■ TASK DIRECTIONS
Across the entries that follow, work out the number of lines containing the string "刚看到你发的照片", and state it alone.

■ SOURCE DATA

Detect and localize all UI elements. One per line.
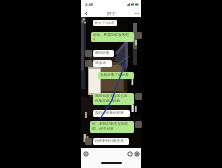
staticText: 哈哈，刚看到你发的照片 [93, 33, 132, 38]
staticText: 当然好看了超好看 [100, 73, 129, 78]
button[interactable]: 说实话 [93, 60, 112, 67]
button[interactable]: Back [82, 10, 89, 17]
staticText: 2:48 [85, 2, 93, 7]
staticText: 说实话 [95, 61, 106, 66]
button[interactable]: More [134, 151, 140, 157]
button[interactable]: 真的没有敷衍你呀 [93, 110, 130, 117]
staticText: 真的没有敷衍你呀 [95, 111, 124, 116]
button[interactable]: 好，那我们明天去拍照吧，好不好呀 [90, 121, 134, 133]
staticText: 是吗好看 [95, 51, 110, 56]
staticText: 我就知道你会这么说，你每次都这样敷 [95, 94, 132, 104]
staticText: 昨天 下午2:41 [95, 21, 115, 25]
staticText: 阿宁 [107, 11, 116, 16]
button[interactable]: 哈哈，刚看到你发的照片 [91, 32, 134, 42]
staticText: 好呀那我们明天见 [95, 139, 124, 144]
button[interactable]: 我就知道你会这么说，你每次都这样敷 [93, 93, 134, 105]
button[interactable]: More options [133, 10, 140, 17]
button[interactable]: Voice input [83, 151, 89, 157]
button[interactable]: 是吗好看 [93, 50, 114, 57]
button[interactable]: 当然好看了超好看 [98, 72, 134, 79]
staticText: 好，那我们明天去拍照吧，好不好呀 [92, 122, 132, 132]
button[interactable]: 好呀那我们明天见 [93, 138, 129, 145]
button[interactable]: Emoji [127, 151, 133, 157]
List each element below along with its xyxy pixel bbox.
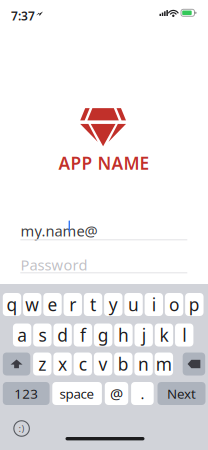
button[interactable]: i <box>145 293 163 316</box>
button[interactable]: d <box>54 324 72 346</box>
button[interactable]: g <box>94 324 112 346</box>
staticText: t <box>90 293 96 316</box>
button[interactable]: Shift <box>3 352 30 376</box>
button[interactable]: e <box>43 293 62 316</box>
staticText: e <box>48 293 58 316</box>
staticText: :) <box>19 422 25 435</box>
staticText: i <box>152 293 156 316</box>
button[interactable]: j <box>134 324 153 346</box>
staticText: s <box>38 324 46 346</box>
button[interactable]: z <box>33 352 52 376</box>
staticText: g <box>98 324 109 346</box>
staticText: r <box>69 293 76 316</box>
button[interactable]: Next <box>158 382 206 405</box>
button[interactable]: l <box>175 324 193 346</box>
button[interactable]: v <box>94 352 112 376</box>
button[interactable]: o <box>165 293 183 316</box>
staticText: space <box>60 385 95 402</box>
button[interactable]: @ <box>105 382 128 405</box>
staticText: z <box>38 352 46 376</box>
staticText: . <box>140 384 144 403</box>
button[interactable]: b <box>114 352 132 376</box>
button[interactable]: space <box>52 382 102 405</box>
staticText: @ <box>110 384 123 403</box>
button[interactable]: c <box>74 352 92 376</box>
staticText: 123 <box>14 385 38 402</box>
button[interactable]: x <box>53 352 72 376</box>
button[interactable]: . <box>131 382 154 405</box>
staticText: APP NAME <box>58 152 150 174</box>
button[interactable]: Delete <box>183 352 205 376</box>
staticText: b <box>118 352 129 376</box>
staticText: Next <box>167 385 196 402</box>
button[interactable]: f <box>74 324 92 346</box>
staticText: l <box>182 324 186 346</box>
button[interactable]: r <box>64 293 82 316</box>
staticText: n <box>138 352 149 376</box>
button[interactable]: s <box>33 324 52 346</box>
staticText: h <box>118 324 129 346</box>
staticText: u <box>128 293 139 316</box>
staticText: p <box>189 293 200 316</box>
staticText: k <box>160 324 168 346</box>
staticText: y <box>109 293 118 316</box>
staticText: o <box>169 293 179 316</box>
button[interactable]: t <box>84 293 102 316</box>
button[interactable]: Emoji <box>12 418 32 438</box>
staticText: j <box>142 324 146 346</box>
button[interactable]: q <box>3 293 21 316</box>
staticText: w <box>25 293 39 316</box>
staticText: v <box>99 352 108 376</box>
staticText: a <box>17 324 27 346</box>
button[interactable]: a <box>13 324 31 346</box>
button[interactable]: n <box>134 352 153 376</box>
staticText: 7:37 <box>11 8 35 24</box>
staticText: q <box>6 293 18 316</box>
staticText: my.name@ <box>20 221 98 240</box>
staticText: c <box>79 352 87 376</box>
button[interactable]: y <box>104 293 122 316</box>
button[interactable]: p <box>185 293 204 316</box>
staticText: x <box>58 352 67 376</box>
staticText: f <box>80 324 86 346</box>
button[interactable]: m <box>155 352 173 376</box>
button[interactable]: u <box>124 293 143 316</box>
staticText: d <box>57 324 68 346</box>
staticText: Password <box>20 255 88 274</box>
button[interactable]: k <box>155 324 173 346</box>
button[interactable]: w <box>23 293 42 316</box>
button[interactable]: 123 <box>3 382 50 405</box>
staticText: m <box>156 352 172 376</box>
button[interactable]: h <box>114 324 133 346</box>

■ RESPONSE BOX
2